Retrying the close() after a failure return is the wrong thing to do, since this may cause a reused file descriptor from another thread to be closed. This can occur because the Linux kernel always releases the file descriptor early in the close operation, freeing it for reuse; the steps that may return an error, such as flushing data to the filesystem or device, occur only later in the close operation.
Many other implementations similarly always close the file descriptor (except in the case of EBADF, meaning that the file descriptor was invalid) even if they subsequently report an error on return from close(). POSIX.1 is currently silent on this point, but there are plans to mandate this behavior in the next major release of the standard.
A careful programmer who wants to know about I/O errors may precede close() with a call to fsync(2).
The EINTR error is a somewhat special case. Regarding the EINTR error, POSIX.1-2013 says:
If close() is interrupted by a signal that is to be caught, it shall return -1 with errno set to EINTR and the state of fildes is unspecified.

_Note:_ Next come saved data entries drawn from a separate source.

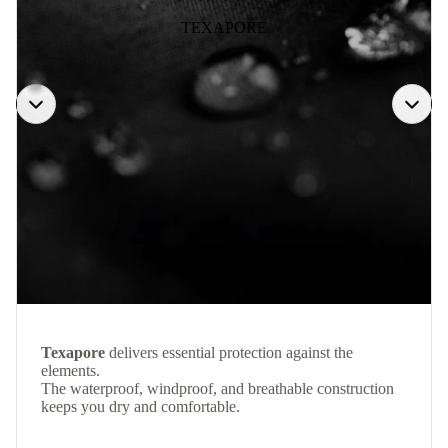
TEXAPORE
Texapore
delivers essential protection against the
elements.
The waterproof, windproof, and breathable construction
keeps you dry and comfortable.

This permits the behavior that occurs on Linux and many other implementations, where, as with other errors that may be reported by close(), the file descriptor is guaranteed to be closed. However, it also permits another possibility: that the implementation returns an EINTR error and keeps the file descriptor open. (According to its documentation, HP-UX’s close() does this.) The caller must then once more use close() to close the file descriptor, to avoid file descriptor leaks. This divergence in implementation behaviors provides a difficult hurdle for portable applications, since on many implementations, close() must not be called again after an EINTR error, and on at least one, close() must be called again. There are plans to address this conundrum for the next major release of the POSIX.1 standard.